Work order:
Only lines with the string "Extend" should be returned from the data below.

(Document structure recognition data)

-- Opening Marker --

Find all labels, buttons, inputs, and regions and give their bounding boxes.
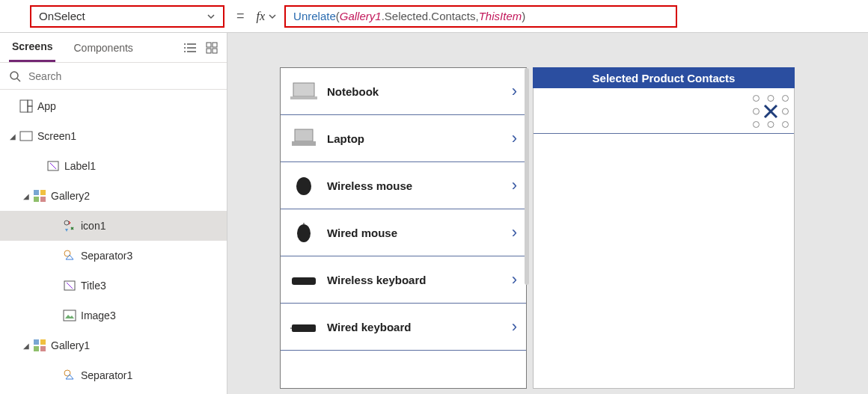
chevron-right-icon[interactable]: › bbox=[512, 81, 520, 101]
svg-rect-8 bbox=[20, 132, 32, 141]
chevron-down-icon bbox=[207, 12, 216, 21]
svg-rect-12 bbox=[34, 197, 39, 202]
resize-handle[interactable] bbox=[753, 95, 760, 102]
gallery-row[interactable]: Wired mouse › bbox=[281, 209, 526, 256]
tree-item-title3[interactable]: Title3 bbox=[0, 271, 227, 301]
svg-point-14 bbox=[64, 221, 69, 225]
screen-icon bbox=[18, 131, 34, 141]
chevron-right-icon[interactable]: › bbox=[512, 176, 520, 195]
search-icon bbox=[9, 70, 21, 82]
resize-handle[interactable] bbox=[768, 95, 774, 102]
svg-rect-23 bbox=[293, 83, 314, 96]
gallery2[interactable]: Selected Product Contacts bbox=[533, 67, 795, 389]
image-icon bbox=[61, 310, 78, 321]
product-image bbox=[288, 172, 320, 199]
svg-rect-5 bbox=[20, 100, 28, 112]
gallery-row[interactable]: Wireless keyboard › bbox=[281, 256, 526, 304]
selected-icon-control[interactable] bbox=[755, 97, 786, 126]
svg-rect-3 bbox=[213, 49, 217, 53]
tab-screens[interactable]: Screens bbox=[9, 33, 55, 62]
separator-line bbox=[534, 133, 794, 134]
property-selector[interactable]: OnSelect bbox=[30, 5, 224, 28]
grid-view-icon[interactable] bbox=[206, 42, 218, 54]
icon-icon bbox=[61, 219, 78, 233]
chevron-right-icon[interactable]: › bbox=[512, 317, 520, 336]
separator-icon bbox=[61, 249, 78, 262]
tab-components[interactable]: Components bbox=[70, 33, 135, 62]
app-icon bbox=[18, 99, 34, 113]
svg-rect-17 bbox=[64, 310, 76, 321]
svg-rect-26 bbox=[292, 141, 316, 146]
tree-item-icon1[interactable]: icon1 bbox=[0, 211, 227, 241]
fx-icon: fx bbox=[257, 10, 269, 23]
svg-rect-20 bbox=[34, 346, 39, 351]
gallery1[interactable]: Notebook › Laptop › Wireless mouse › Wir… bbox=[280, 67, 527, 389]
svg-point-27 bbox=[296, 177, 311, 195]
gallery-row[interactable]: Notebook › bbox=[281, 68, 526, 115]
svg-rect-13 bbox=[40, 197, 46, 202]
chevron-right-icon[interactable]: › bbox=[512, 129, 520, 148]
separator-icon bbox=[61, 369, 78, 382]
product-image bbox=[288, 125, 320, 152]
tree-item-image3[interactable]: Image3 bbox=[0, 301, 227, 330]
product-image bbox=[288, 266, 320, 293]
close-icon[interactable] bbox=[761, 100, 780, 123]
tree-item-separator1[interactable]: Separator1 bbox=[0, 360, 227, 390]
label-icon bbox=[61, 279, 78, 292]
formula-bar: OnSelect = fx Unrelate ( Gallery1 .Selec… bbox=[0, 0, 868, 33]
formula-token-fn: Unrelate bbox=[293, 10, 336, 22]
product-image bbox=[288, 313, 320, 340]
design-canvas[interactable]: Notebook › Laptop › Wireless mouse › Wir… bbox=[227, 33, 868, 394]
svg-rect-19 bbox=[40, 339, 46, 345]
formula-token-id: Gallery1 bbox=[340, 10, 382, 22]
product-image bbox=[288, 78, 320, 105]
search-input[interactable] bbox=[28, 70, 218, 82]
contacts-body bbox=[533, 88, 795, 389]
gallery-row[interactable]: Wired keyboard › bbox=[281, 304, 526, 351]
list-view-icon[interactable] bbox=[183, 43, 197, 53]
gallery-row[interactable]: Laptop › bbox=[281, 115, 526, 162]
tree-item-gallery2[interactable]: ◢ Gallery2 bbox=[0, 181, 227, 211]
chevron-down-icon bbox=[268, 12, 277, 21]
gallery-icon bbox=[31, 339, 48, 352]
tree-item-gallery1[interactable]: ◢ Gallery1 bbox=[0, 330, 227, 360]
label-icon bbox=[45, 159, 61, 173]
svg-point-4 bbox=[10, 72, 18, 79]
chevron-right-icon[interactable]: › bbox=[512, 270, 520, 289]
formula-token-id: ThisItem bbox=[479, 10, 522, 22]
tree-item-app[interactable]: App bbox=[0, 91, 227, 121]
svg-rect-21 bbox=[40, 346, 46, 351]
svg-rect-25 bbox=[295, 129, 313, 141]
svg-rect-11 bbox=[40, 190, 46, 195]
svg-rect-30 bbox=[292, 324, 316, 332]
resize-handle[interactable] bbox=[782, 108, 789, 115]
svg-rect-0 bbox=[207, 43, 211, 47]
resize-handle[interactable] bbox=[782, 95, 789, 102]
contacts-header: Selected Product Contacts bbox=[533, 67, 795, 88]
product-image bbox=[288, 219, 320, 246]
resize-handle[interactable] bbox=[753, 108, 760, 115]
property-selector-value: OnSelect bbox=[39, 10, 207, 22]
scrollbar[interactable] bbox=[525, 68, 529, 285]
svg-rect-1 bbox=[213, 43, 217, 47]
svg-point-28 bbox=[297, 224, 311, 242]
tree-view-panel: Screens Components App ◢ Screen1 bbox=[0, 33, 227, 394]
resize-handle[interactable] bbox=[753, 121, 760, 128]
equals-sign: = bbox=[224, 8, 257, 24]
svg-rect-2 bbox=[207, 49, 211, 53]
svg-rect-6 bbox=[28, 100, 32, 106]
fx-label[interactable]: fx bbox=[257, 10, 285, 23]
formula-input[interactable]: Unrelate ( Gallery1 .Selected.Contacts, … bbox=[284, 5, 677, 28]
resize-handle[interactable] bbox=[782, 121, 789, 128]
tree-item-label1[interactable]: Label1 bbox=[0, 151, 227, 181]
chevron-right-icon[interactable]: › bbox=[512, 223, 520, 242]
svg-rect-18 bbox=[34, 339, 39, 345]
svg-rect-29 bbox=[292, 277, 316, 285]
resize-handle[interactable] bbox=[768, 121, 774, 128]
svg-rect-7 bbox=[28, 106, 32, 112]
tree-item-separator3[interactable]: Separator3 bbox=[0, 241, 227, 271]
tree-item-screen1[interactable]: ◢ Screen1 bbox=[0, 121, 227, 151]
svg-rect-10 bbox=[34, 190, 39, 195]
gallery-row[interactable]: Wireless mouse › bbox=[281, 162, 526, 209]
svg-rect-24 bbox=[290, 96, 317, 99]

-- Closing Marker --
-- Opening Marker --

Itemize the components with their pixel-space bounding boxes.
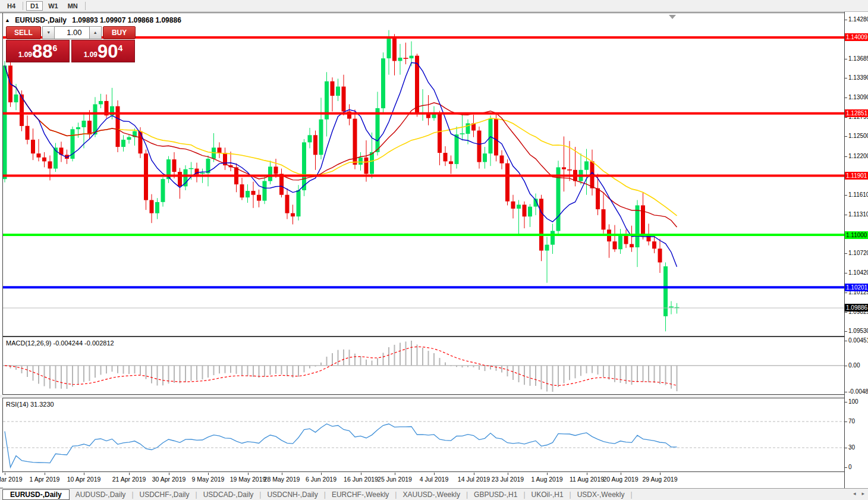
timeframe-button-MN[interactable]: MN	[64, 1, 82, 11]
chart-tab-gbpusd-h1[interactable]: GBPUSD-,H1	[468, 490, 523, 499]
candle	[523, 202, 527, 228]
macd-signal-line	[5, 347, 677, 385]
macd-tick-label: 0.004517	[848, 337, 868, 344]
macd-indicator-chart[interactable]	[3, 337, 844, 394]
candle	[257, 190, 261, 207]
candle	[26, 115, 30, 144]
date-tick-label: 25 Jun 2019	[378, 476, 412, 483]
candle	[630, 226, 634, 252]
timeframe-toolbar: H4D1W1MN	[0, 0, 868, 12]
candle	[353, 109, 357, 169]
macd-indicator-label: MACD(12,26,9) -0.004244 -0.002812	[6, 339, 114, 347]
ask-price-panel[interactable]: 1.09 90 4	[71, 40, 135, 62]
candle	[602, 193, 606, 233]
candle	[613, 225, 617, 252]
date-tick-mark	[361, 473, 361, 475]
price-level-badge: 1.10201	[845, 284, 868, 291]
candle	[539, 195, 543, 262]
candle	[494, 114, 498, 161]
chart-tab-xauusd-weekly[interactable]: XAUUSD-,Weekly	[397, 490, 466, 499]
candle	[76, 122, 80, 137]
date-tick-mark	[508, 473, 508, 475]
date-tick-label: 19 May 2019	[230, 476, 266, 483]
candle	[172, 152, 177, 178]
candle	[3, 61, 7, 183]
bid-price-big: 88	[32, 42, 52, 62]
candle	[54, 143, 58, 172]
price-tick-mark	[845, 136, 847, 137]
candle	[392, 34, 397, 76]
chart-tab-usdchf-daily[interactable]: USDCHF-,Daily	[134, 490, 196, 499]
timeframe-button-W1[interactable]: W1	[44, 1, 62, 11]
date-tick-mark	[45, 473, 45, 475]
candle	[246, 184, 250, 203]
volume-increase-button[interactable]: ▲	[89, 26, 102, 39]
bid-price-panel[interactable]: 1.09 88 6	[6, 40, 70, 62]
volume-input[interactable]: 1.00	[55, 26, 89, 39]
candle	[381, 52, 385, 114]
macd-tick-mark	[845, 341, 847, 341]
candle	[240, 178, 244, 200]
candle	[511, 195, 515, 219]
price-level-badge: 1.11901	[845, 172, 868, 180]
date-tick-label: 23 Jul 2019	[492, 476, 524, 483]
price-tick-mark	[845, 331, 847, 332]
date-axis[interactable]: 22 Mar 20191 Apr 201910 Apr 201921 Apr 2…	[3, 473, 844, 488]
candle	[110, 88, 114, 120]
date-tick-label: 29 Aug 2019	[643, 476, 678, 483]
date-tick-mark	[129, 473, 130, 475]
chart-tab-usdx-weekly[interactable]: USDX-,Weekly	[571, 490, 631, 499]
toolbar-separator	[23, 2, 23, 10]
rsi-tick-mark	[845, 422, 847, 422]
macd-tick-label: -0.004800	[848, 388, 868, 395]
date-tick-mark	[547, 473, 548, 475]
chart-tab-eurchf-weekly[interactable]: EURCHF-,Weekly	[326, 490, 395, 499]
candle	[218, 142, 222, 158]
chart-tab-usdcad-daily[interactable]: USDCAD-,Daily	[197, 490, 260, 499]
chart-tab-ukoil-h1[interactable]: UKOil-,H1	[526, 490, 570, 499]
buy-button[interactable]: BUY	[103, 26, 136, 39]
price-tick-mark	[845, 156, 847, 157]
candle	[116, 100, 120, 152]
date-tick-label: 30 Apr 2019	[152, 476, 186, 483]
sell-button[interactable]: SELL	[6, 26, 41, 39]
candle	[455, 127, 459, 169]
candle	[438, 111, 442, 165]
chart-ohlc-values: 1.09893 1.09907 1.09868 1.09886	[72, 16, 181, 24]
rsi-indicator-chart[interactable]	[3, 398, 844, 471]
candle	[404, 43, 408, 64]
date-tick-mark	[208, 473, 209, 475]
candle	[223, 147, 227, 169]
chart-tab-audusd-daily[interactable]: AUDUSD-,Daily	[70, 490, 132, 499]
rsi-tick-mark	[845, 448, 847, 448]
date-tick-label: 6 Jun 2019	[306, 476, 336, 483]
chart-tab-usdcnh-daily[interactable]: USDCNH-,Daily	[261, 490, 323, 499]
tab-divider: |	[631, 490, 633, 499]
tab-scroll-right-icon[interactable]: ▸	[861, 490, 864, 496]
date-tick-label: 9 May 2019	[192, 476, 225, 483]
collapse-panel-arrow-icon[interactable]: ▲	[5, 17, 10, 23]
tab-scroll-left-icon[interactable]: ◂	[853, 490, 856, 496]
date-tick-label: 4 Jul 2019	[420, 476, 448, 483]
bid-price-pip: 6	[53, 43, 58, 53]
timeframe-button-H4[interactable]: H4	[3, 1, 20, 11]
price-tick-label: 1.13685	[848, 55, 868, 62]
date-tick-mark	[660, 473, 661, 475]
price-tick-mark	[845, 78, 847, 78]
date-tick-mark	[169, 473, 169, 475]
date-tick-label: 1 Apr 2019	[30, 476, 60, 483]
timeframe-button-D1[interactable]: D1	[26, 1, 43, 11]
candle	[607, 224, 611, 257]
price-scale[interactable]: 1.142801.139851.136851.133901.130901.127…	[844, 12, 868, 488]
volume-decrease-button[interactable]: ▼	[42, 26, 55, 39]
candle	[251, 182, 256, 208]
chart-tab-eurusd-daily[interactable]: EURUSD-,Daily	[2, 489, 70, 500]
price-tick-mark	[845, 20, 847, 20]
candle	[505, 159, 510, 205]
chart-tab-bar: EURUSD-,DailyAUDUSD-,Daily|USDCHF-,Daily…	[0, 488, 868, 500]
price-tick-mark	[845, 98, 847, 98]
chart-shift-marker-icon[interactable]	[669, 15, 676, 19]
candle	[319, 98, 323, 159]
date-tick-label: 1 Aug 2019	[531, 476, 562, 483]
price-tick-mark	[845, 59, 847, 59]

-- Closing Marker --
-- Opening Marker --

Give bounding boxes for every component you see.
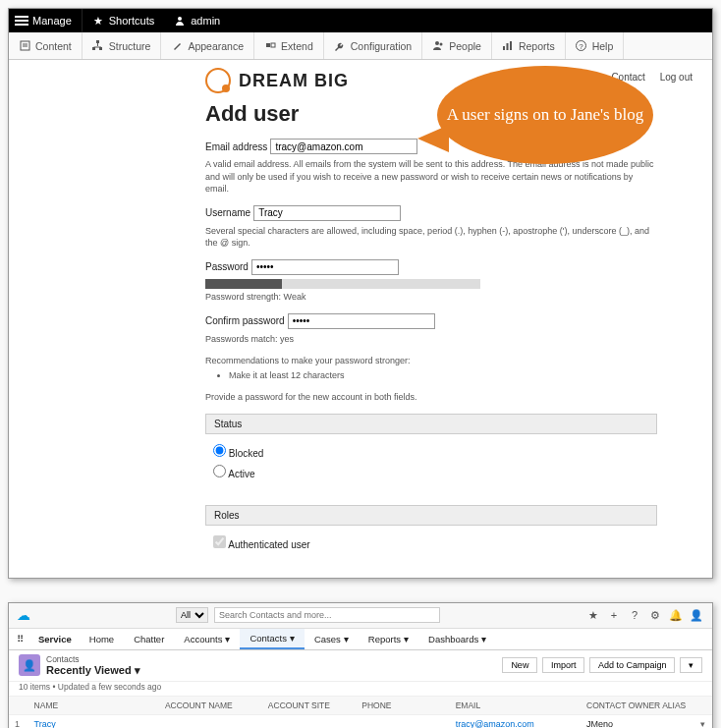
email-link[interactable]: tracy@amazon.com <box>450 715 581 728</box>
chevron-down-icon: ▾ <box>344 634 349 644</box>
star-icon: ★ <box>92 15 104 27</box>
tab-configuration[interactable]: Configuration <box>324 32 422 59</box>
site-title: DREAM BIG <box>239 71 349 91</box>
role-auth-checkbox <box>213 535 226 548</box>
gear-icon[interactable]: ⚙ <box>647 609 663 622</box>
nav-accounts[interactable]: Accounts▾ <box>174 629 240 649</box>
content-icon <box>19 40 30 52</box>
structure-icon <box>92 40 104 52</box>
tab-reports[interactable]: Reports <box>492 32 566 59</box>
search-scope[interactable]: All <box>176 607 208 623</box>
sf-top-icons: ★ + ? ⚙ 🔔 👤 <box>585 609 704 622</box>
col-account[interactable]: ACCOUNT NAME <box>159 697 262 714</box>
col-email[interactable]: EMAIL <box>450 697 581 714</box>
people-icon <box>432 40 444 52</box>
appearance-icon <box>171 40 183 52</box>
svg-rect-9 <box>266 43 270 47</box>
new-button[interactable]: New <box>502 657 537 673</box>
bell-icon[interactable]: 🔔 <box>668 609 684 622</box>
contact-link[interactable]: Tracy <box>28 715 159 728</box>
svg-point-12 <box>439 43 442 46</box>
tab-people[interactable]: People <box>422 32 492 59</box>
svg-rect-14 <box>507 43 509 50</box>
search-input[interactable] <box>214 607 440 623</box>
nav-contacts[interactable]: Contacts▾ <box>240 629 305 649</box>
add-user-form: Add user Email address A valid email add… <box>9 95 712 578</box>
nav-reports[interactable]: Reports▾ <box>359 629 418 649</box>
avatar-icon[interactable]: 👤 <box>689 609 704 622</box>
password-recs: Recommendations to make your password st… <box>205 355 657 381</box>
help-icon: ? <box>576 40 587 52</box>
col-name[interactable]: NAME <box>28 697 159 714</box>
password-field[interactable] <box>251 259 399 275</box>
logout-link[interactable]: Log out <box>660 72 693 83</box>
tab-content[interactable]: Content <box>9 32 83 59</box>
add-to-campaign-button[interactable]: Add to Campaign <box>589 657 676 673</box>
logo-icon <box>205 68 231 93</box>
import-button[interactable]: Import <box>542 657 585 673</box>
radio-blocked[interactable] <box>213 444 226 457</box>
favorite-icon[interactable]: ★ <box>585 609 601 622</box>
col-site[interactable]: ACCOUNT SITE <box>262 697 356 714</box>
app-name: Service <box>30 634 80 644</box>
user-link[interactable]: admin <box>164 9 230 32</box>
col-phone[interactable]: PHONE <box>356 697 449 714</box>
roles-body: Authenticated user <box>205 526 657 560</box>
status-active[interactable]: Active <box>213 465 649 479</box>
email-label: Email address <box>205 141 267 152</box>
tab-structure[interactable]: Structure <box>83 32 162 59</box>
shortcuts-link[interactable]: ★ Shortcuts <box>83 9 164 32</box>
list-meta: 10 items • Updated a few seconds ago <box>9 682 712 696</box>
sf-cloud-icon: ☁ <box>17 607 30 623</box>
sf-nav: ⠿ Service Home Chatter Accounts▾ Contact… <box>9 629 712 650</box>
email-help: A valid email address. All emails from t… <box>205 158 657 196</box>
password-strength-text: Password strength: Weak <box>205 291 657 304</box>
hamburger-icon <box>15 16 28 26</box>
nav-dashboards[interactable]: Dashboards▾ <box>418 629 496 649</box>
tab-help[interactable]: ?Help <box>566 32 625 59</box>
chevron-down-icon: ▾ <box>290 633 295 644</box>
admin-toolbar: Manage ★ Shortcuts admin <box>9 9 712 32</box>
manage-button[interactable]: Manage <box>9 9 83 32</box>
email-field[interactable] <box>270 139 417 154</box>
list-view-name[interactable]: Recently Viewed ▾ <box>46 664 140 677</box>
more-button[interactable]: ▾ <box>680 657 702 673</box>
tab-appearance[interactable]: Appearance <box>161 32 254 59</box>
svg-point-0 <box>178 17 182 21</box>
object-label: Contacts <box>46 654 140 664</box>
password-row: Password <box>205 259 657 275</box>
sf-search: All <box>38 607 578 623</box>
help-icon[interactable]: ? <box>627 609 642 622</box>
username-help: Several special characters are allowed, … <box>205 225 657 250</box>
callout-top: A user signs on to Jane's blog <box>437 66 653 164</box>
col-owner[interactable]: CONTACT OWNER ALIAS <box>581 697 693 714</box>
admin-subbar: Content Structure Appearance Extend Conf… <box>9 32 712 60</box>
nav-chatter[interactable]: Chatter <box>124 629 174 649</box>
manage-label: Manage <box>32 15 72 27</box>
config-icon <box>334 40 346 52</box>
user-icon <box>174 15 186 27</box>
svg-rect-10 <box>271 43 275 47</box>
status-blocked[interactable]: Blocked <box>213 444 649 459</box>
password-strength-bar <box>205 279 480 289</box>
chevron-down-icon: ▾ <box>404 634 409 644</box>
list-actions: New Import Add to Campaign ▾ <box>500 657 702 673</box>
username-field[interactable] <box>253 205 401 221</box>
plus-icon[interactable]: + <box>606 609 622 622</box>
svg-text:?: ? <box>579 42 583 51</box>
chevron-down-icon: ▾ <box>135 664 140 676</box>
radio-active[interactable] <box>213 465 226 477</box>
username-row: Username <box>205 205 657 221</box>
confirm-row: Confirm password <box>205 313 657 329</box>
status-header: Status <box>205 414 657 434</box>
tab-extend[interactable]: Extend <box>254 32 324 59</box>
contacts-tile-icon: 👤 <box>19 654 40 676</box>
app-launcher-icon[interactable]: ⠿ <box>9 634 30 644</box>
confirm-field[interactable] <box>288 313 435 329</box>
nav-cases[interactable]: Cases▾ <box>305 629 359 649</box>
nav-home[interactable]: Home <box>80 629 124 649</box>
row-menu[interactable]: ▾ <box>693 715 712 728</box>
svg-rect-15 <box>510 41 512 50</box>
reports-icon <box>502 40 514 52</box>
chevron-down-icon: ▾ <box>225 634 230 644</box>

-- Closing Marker --

The completed task:
admin-subbar: Content Structure Appearance Extend Conf… <box>9 32 712 60</box>
tab-extend[interactable]: Extend <box>254 32 324 59</box>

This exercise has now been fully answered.